■ MATERIAL PROVIDED:
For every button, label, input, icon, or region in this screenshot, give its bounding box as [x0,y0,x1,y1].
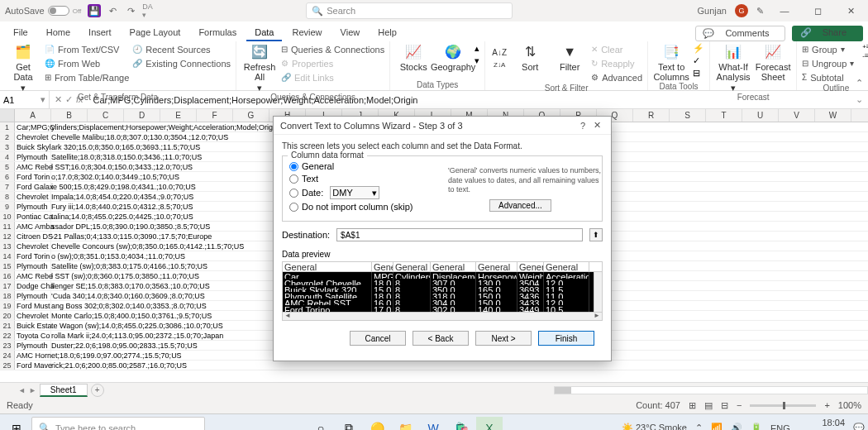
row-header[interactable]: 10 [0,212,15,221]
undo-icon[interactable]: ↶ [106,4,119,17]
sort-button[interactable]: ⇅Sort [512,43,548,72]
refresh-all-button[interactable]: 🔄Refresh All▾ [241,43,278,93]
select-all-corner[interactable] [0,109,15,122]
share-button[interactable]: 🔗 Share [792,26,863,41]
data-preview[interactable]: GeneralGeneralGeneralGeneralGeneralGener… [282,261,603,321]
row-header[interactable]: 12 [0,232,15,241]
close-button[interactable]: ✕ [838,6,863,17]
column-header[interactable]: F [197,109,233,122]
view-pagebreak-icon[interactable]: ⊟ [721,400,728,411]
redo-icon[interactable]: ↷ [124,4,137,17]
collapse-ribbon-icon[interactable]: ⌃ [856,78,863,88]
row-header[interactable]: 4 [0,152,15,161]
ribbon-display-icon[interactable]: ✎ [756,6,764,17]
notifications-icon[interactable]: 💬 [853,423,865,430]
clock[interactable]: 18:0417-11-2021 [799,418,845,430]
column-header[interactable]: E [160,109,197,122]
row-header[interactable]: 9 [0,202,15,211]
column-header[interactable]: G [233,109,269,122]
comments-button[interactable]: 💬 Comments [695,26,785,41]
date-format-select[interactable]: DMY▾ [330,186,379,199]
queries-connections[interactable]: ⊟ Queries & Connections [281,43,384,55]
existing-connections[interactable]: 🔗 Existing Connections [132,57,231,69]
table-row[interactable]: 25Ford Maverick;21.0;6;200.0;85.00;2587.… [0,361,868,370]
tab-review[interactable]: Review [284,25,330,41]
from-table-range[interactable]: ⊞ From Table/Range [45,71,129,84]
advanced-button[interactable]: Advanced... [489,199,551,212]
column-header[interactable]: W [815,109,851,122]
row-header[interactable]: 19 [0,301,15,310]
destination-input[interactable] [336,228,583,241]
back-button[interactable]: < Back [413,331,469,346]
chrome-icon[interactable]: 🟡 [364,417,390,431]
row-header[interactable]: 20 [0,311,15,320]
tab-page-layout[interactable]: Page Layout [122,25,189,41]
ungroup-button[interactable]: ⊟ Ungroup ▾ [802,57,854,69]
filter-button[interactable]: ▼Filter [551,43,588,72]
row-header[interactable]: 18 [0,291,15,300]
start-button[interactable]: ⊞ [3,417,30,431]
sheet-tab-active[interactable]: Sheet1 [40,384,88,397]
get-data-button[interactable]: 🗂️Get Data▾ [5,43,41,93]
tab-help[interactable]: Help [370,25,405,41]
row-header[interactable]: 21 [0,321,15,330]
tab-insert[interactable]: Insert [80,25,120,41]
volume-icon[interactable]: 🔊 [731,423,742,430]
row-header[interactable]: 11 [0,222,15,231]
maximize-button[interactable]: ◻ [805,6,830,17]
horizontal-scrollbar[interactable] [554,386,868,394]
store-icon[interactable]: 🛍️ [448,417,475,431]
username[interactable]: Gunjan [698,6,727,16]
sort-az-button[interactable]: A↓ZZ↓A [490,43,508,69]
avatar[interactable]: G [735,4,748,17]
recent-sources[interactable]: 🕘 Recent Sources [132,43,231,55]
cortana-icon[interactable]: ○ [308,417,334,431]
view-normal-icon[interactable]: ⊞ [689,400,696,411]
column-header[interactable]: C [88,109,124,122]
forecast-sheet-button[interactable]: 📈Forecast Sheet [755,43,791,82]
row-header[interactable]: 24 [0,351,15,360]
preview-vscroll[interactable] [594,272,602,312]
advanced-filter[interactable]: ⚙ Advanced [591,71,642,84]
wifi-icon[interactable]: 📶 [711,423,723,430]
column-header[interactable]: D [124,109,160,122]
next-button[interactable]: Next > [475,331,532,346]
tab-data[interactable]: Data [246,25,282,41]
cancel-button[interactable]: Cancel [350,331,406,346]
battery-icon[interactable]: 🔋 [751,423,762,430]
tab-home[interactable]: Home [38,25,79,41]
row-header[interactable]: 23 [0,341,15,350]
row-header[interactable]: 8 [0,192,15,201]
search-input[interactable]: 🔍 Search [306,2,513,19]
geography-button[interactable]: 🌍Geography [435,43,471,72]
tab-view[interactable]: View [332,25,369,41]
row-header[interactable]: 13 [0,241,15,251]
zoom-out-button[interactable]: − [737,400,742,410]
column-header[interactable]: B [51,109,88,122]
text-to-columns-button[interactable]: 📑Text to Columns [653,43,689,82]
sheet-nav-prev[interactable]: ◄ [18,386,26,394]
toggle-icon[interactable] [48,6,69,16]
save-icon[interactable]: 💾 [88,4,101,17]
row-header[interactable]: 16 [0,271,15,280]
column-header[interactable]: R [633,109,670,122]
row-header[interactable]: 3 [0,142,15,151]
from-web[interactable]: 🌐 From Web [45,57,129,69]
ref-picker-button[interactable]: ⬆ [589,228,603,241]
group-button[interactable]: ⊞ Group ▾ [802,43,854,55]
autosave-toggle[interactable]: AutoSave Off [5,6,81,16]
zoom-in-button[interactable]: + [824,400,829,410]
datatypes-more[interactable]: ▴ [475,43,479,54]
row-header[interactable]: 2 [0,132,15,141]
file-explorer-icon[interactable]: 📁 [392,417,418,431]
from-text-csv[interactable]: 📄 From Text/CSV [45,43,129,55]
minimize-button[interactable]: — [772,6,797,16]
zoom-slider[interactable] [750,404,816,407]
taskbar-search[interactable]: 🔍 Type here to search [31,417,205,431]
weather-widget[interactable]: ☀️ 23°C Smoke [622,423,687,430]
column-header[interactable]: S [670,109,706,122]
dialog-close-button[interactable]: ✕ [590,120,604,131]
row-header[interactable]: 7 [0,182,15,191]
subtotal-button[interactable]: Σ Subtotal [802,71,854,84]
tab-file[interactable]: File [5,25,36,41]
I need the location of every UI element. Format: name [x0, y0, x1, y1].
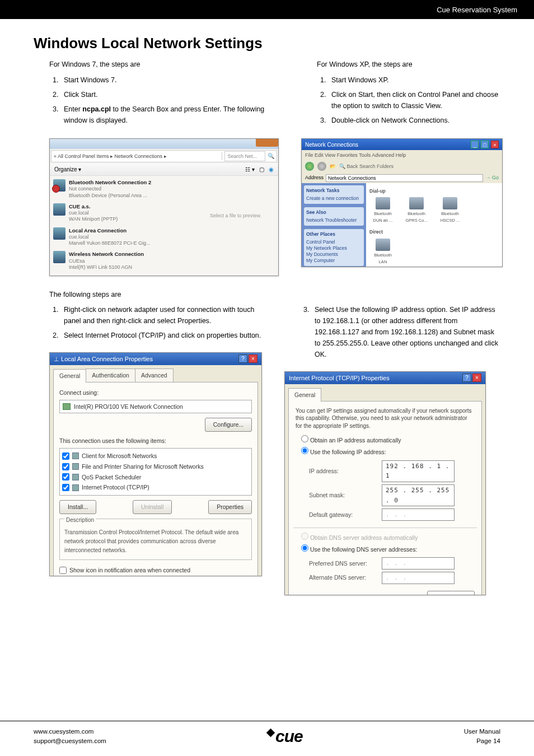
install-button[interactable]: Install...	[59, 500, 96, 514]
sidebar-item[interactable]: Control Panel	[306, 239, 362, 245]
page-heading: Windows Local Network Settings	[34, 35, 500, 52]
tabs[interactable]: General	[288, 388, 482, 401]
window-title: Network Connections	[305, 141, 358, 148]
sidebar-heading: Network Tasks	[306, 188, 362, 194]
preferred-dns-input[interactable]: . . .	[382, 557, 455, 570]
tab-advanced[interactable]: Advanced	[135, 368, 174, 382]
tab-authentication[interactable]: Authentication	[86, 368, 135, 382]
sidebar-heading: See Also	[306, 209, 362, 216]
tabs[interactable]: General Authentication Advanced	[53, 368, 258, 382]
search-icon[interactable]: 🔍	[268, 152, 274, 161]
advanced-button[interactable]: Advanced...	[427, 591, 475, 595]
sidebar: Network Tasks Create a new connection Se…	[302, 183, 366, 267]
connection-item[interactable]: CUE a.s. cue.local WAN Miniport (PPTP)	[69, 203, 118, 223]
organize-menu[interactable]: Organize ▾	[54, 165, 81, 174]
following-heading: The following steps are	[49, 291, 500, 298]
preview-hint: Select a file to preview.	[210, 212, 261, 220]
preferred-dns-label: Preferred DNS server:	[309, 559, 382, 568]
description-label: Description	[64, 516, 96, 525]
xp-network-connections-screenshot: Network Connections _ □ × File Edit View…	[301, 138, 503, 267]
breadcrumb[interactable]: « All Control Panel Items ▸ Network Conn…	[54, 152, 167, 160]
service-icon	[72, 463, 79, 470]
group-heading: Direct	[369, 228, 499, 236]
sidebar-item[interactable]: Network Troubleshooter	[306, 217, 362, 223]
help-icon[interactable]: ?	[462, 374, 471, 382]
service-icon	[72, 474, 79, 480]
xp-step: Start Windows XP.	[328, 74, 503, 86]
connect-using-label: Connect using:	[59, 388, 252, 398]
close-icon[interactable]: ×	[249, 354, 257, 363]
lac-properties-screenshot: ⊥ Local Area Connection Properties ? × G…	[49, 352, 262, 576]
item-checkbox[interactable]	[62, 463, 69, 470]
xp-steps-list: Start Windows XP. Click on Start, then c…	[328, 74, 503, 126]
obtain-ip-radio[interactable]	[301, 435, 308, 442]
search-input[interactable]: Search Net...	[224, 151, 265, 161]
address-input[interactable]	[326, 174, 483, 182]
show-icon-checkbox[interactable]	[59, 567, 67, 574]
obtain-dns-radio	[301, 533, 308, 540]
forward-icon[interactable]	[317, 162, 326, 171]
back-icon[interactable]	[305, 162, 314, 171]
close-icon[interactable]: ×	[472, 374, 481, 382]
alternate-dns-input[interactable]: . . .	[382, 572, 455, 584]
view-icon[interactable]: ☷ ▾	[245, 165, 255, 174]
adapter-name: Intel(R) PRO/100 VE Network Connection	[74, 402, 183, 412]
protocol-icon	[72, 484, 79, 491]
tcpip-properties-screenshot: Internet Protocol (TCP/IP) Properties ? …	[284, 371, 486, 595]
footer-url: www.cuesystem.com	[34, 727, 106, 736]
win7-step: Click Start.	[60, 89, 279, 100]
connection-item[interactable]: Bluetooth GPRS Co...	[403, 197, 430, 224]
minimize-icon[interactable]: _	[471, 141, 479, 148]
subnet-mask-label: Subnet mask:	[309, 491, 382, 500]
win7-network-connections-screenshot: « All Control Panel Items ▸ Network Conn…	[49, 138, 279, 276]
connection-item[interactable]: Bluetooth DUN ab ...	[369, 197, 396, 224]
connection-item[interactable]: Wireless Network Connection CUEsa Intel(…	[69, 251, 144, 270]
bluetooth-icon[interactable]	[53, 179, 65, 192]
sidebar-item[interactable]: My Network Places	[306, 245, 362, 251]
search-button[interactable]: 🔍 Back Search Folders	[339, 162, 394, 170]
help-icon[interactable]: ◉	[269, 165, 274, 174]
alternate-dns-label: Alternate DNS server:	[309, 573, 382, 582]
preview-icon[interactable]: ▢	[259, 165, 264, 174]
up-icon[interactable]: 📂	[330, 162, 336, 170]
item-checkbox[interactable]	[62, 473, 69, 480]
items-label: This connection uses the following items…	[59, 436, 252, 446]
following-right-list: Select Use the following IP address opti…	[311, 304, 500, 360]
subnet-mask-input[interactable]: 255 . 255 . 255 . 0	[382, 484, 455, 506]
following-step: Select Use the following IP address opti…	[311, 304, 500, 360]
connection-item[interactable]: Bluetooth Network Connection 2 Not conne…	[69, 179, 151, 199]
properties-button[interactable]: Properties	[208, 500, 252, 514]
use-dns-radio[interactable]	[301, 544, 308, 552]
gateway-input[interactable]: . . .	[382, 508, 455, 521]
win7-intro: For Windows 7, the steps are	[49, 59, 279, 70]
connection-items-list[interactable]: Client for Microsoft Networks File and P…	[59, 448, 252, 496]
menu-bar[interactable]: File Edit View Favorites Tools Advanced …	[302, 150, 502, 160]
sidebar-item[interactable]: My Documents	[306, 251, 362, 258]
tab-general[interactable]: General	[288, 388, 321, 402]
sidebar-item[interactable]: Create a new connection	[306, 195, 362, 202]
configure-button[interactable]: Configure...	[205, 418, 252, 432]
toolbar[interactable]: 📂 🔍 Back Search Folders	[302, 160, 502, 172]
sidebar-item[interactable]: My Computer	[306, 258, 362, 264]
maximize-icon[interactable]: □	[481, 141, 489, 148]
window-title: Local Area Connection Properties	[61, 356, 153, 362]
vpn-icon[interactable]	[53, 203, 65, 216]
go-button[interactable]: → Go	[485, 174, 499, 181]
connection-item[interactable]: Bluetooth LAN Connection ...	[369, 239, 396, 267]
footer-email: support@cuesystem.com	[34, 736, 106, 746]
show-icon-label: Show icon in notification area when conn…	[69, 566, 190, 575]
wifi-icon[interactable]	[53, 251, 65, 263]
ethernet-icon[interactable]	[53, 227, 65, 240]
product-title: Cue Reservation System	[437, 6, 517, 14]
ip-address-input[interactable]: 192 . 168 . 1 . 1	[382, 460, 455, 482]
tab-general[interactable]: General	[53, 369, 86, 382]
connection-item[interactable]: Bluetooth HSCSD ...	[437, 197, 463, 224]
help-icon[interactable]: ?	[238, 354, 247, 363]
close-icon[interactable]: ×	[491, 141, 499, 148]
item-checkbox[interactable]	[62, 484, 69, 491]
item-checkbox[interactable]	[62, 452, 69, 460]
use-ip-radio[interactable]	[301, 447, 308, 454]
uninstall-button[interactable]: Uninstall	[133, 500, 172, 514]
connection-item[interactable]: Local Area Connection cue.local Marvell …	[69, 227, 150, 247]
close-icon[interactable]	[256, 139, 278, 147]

■ EXERCISE BRIEF: How many lines in the listing above have the word "server" in them? Count them and give the number alone.

■ SOLUTION FOR THIS EXERCISE: 2